Directions: Your task is to return the line containing "WPtouch Mobile Suite for WordPress" and each line after it through the end of the entries, exactly, with no other lines.

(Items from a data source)
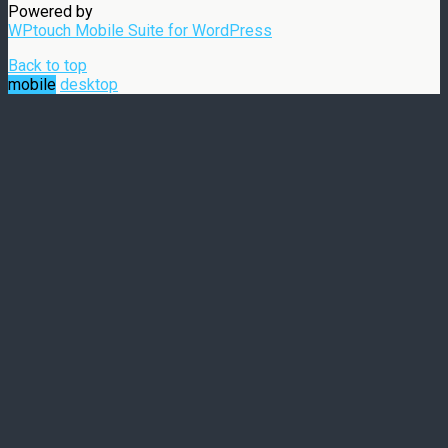
Powered by
WPtouch Mobile Suite for WordPress
Back to top
mobile
desktop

Task result:
WPtouch Mobile Suite for WordPress
Back to top
mobile
desktop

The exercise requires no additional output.